As the men laid scuttling charges, the fires caused ammunition stored on the deck to explode all around them and prevented the charges being laid in the ship's hold. Therefore, the charges had to be draped over the sides of the stricken vessel. The ship lay forty yards from the shore and, as the electric cables required to fire the charges could only just reach the shore, Copperwheat took it upon himself to fire the charges after seeing his men safely to cover.

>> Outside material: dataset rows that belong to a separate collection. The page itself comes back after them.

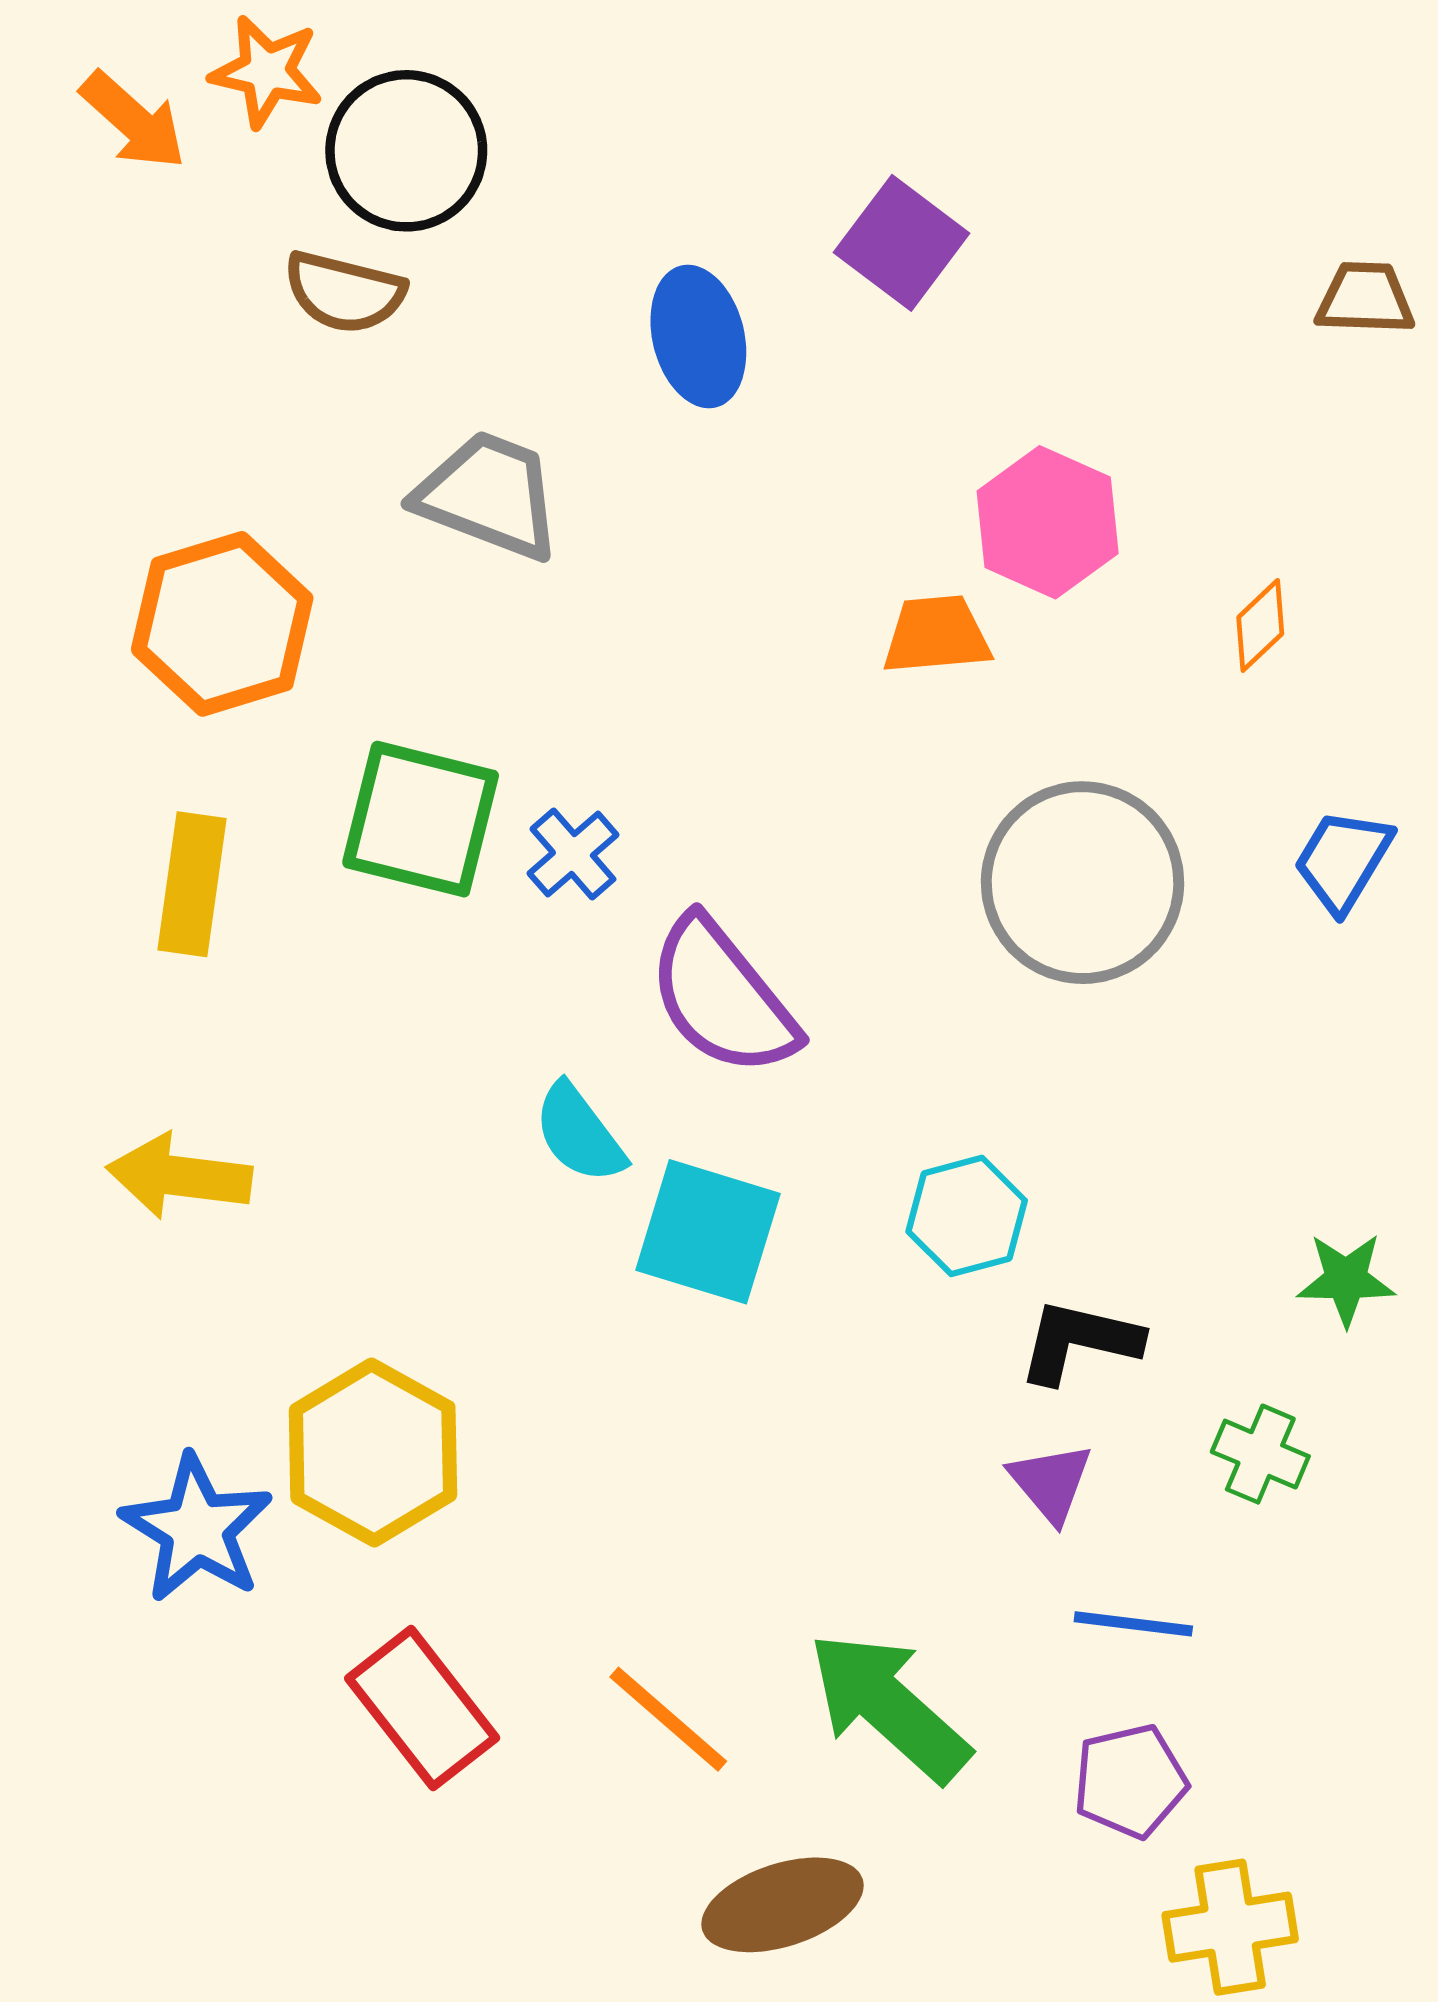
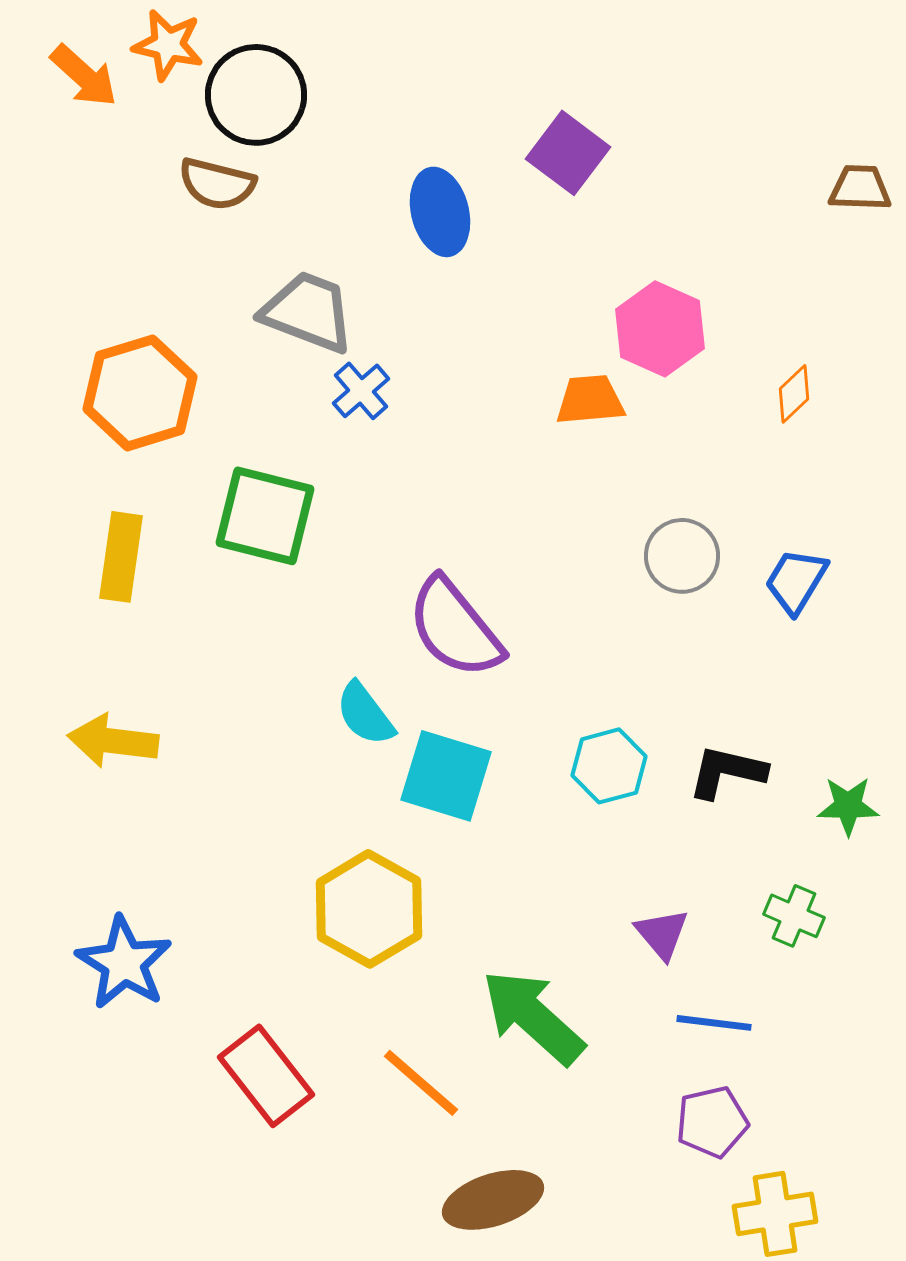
blue cross: (573, 854) -> (361, 391), moved
blue trapezoid: (1343, 860) -> (796, 581), moved
gray circle: (1083, 883) -> (682, 556), size x0.6
black L-shape: (1079, 1341) -> (727, 772), moved
yellow hexagon: (373, 1452) -> (369, 909), moved
green arrow: (889, 1706) -> (533, 1017), moved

He was exposed to the full force of the charges he had laid but was successful in sinking the ship. Had the ship been left to burn, the inevitable explosion from the burning ammunition would have caused grievous damage to Valletta's vital harbour. Much of the ammunition from the ship was salvaged and used in the liberation of Italy.

===Citation===
Notice of Copperwheat's George Cross appeared in the London Gazette on 17 November 1942:

The King has been graciously pleased to approve the Award of the George Cross to Lieutenant Dennis Arthur Copperwheat, Royal Navy, H.M.S. Penelope.
For great bravery at Malta.

During heavy air attacks on Valletta, Lieutenant Copperwheat was sent in charge of a party of men from H.M.S. Penelope to scuttle a Merchantman, laden with ammunition, which was burning in the harbour. Owing to the fires, it was impossible to place scuttling charges in the holds, and they had to be slung over the side of the ship. As they worked, ammunition was exploding all round them from burning stowages on deck. The ship lay 40 yards from the shore, to which the electric cables for firing the scuttling charges could only just reach. Lieutenant Copperwheat sent his working party to shelter, and stayed himself to fire the charges from a position where he was exposed to the full blast of the explosion, which lifted him bodily. But for his brave action the ship must have blown up, and grave damage would have been done to the harbour.

Moreover, much of the ammunition was saved and some very heavy bombs, part of the cargo, were soon afterwards dropped in Italy.
— London Gazette

Copperwheat became one of only three men to win the George Cross during the siege of Malta.